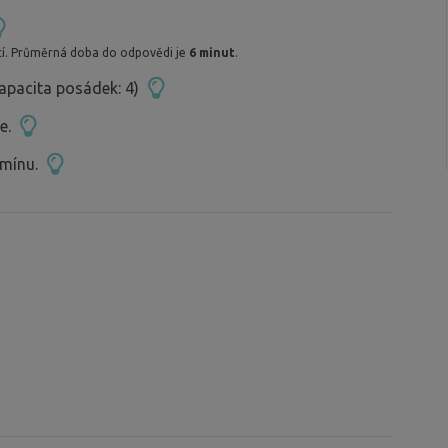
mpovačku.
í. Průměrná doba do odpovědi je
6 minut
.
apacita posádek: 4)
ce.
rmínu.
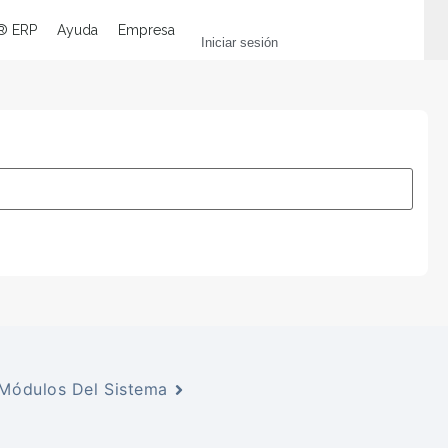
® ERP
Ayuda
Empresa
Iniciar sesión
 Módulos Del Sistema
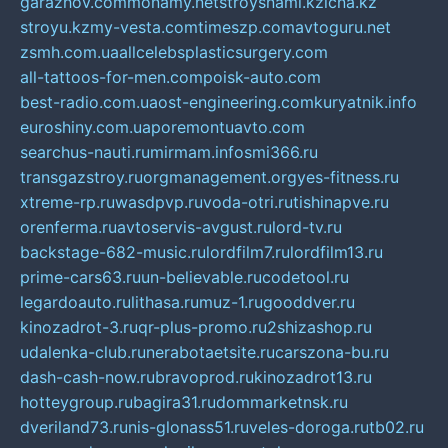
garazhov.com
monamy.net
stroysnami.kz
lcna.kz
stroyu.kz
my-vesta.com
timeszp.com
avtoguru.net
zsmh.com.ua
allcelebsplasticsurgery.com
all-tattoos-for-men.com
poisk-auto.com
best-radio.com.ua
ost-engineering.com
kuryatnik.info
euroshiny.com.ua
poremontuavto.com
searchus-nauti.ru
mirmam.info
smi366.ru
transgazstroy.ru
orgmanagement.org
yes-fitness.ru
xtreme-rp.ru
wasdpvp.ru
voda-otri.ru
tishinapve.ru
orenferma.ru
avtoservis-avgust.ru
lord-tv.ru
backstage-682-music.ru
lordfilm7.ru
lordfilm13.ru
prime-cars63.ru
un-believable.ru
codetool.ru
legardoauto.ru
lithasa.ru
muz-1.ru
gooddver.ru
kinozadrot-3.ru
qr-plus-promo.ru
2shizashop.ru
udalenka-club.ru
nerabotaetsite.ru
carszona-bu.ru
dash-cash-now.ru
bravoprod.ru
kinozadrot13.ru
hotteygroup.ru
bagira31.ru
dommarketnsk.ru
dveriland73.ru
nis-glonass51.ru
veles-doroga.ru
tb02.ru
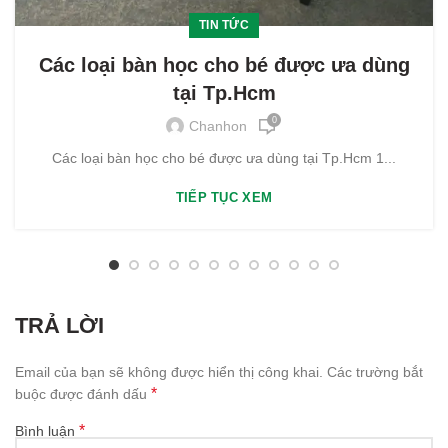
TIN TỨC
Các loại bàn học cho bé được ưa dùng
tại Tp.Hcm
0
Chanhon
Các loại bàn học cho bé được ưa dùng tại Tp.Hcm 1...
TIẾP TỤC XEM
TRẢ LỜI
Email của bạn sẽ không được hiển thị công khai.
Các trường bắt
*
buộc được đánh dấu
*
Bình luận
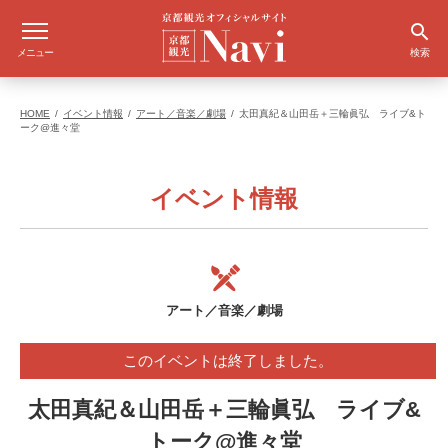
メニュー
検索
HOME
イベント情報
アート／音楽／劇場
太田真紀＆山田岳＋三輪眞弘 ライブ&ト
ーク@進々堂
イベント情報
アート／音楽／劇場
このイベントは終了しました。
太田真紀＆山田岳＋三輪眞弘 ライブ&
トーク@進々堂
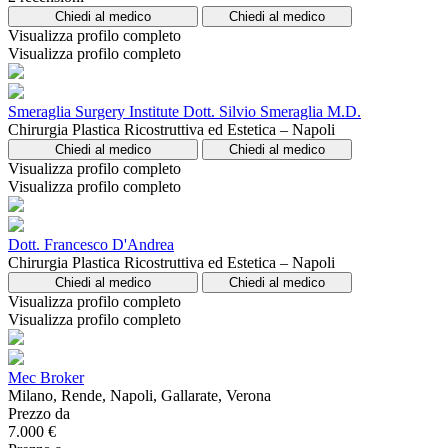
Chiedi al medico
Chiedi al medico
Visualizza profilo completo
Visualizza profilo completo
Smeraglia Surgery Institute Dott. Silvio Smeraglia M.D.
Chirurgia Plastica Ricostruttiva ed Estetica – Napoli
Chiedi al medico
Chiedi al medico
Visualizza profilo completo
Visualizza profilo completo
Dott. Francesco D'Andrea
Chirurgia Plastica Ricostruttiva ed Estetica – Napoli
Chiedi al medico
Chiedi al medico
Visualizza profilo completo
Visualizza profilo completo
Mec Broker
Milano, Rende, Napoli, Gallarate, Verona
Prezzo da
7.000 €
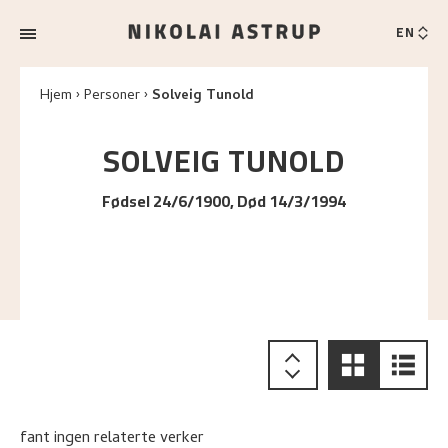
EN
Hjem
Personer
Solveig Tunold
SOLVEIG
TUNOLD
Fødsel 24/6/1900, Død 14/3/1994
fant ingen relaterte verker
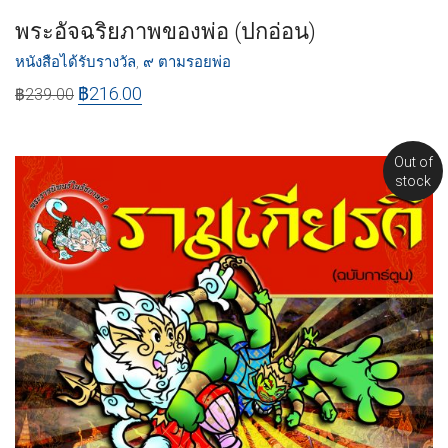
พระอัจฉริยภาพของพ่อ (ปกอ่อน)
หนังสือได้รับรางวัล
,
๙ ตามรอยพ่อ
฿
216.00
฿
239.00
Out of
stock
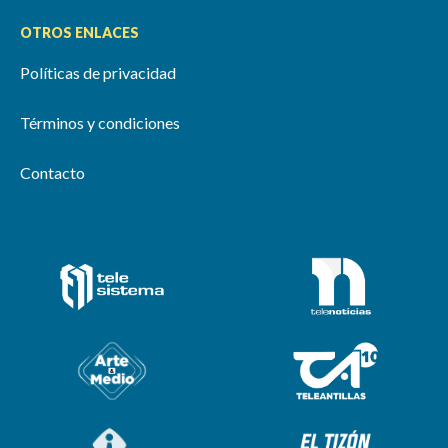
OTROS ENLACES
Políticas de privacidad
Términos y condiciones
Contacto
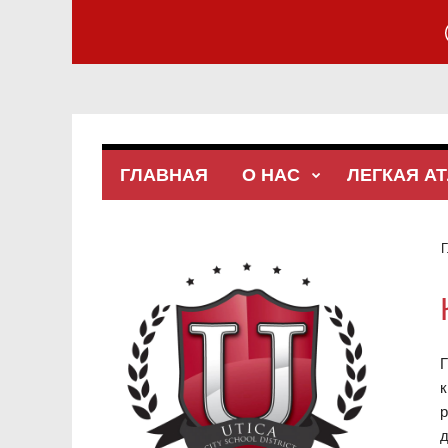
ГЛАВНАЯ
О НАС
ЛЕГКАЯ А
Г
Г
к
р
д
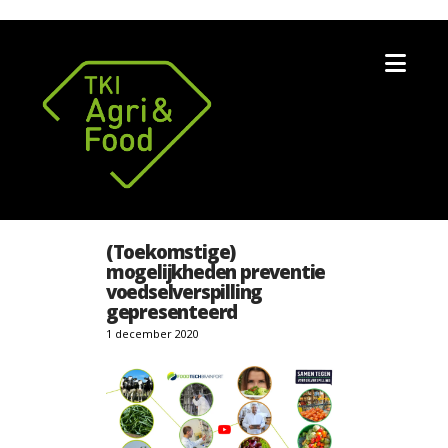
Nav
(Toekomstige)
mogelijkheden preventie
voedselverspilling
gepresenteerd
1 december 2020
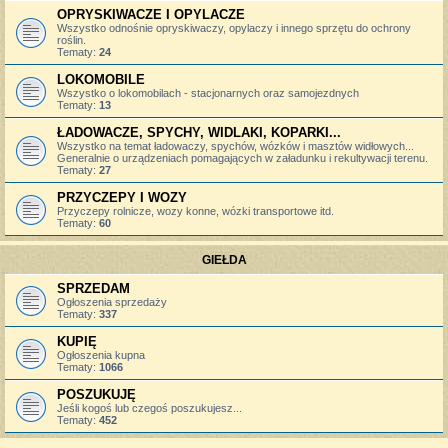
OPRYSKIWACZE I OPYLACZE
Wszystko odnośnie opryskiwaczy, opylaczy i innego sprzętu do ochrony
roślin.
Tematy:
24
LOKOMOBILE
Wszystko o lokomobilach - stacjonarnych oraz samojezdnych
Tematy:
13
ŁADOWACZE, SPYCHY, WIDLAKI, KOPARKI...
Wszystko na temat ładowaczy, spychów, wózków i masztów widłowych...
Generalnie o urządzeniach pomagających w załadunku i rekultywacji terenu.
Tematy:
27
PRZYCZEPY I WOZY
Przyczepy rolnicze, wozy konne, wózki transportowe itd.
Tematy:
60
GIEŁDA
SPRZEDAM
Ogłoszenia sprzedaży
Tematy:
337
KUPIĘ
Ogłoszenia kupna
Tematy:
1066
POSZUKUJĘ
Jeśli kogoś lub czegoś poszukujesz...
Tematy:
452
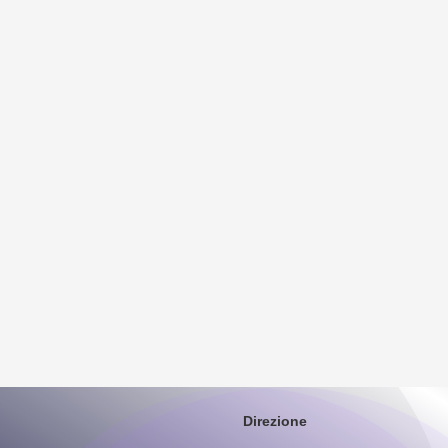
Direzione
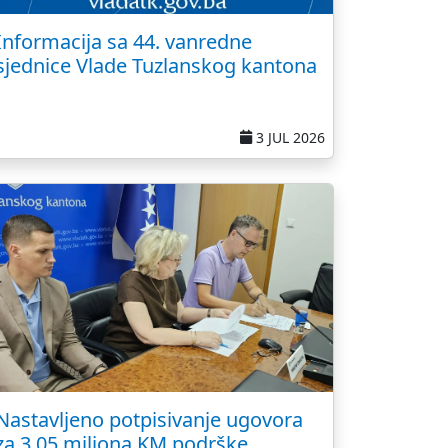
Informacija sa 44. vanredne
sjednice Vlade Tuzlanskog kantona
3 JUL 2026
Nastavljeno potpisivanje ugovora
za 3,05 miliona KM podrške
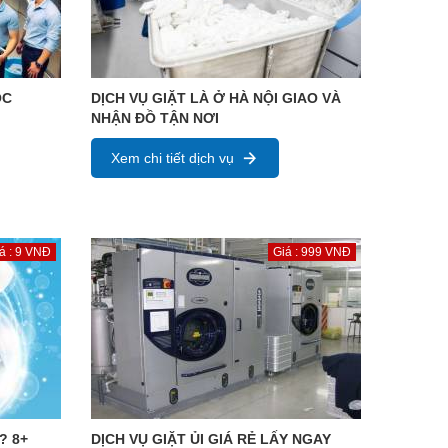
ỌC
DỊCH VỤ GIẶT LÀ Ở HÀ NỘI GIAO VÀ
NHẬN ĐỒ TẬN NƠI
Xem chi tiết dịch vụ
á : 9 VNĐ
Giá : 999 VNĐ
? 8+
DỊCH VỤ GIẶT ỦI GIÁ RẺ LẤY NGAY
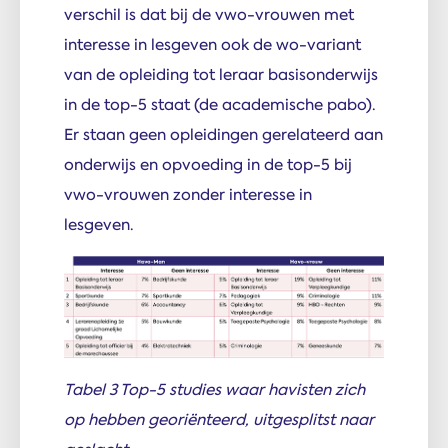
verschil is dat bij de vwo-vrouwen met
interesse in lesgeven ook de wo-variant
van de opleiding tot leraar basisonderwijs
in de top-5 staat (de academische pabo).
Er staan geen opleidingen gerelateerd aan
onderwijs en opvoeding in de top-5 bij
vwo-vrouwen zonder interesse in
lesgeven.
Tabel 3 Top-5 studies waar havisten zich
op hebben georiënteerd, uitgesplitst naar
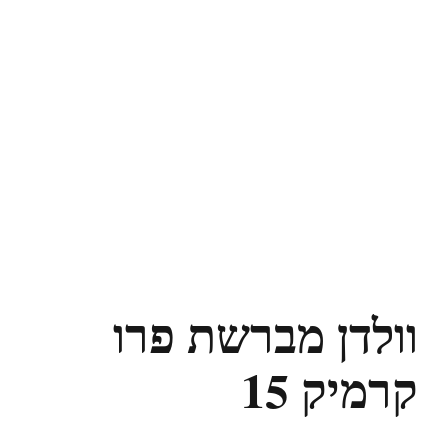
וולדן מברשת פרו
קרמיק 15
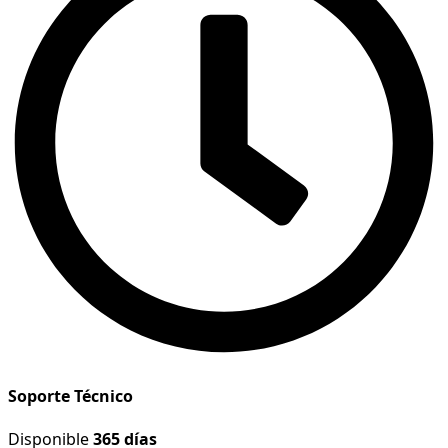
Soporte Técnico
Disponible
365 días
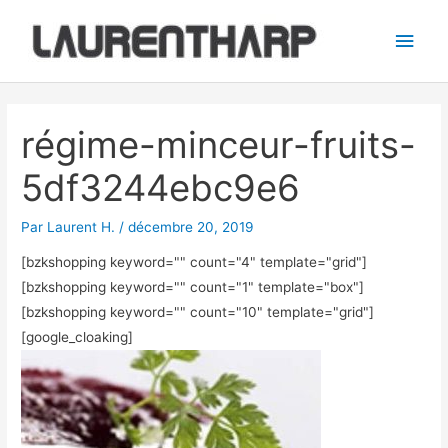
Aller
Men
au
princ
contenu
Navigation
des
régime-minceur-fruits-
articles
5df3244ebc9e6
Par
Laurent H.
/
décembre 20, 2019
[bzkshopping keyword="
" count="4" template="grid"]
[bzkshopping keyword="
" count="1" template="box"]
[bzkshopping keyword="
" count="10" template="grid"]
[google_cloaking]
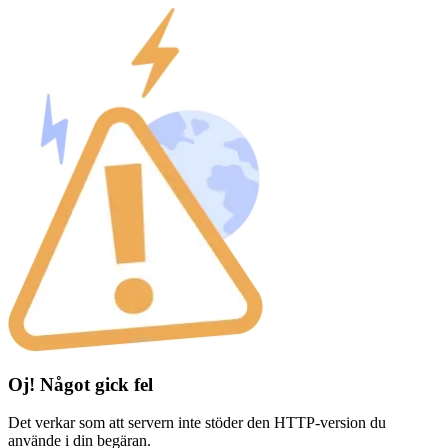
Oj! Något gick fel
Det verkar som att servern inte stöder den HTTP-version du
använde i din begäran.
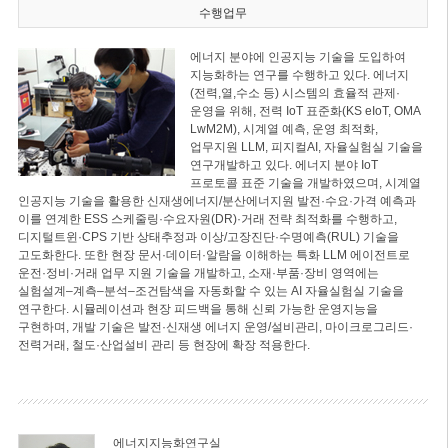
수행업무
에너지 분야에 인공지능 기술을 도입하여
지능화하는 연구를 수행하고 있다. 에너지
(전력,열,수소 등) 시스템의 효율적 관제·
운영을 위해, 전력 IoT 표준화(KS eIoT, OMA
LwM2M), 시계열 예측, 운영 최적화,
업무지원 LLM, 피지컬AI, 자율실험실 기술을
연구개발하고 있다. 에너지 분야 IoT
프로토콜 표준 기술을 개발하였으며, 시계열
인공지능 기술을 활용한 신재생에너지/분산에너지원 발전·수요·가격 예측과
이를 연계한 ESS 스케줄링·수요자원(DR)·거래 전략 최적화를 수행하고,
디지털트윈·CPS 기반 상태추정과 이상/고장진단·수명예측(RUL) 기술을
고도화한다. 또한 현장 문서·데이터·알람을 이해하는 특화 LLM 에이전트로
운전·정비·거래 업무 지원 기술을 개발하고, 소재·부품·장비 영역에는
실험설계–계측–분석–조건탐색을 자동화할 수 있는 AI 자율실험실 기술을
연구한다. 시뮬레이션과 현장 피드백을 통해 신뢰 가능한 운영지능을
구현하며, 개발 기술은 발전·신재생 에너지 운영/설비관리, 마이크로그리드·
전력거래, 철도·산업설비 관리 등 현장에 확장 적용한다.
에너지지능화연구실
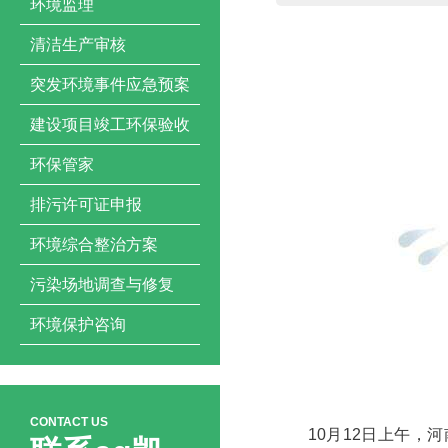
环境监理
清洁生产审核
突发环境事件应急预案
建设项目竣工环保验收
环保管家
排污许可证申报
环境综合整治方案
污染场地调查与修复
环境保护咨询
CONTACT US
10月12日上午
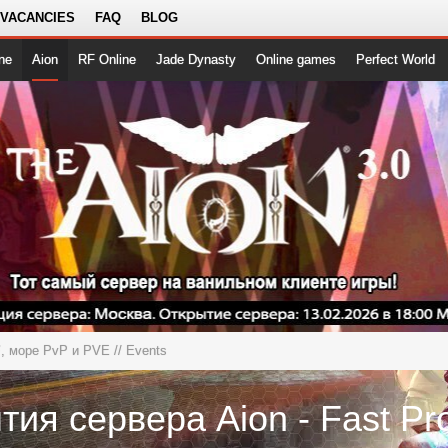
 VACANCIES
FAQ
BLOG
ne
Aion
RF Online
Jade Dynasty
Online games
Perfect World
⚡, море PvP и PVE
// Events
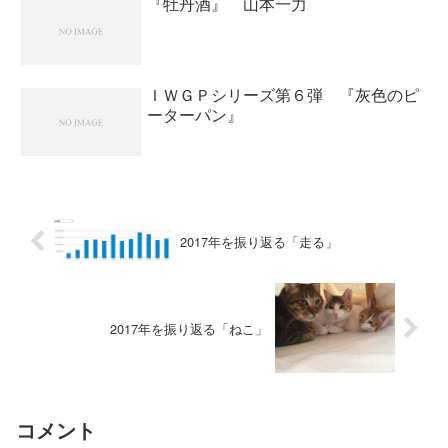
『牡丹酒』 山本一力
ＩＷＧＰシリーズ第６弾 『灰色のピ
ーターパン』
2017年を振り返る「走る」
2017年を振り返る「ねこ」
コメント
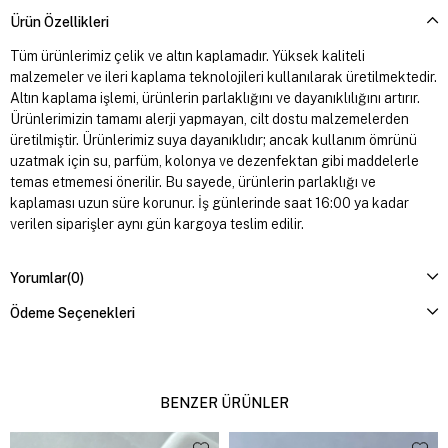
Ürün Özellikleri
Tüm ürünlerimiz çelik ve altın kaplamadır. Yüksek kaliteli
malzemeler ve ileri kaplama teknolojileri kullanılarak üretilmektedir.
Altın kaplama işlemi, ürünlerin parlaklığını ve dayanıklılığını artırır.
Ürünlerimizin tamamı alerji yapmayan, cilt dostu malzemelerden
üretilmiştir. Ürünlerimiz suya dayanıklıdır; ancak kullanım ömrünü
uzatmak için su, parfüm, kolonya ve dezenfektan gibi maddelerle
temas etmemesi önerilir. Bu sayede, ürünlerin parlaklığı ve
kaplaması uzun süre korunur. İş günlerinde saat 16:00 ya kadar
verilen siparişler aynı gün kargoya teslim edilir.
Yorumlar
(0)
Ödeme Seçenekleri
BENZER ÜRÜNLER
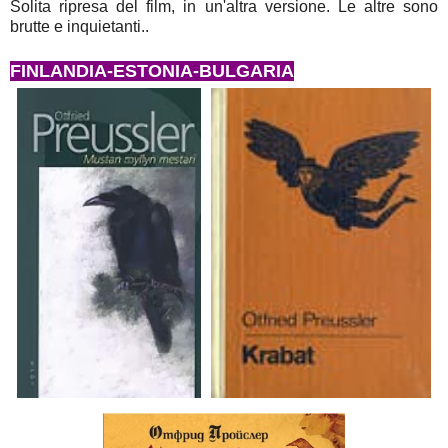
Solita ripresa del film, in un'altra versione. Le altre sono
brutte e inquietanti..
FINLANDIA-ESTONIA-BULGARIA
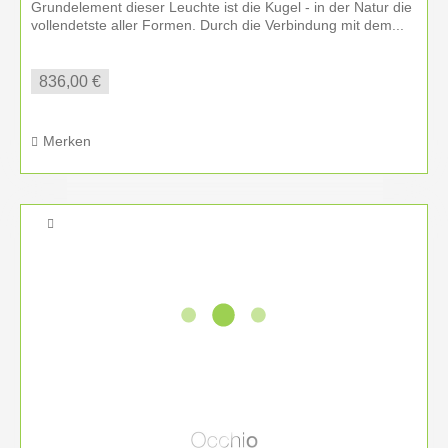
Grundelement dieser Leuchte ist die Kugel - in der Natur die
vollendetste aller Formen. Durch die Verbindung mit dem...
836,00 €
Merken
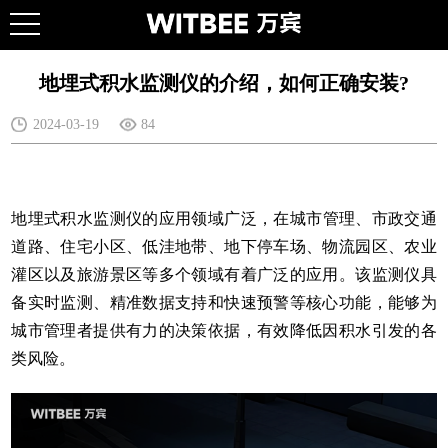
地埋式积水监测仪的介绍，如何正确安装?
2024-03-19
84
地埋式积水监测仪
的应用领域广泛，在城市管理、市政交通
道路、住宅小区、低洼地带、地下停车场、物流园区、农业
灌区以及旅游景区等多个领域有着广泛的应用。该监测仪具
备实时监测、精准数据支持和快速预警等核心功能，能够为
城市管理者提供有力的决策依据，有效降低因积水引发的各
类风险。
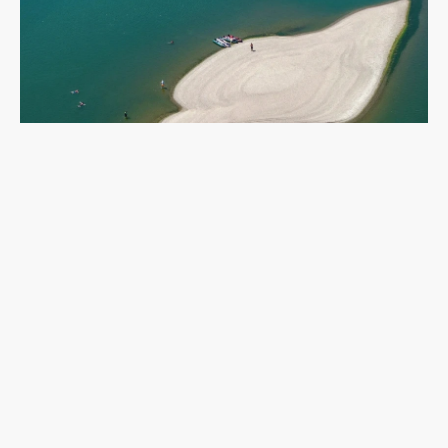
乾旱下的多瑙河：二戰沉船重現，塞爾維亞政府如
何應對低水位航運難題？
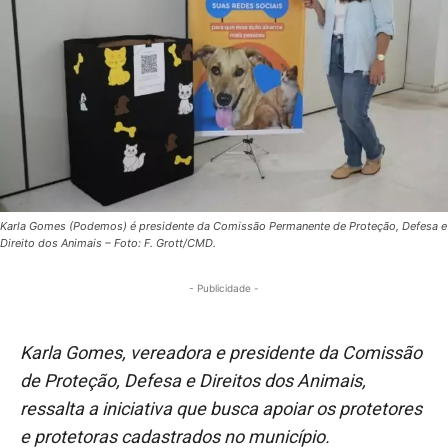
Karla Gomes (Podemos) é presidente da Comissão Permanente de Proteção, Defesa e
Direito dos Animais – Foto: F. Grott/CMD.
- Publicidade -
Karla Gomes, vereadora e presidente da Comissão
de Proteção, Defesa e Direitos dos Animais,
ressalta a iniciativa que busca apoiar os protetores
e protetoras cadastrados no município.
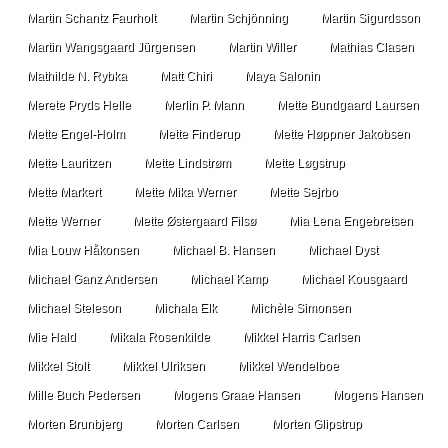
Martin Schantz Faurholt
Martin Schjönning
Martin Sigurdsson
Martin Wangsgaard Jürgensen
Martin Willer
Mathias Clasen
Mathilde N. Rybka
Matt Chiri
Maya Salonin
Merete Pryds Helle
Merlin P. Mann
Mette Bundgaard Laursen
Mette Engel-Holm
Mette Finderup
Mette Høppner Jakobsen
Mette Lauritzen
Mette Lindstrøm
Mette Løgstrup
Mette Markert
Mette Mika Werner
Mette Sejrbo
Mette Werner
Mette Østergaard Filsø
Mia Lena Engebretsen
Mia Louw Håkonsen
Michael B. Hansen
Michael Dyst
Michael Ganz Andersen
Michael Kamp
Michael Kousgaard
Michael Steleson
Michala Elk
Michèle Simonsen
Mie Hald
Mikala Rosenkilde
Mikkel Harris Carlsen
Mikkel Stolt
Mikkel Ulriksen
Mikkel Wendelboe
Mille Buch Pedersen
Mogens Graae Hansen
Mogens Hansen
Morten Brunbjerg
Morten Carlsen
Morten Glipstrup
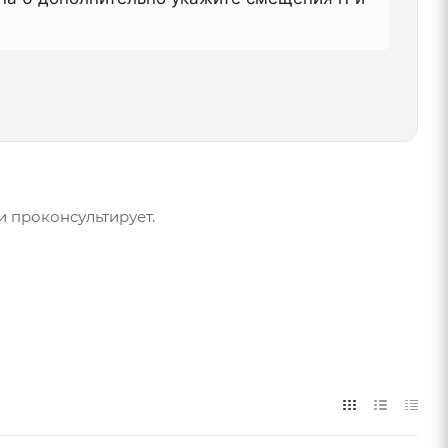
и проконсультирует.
********************
Check each line of the material above for "template" and say how many lines contain it, giving the number alone.

3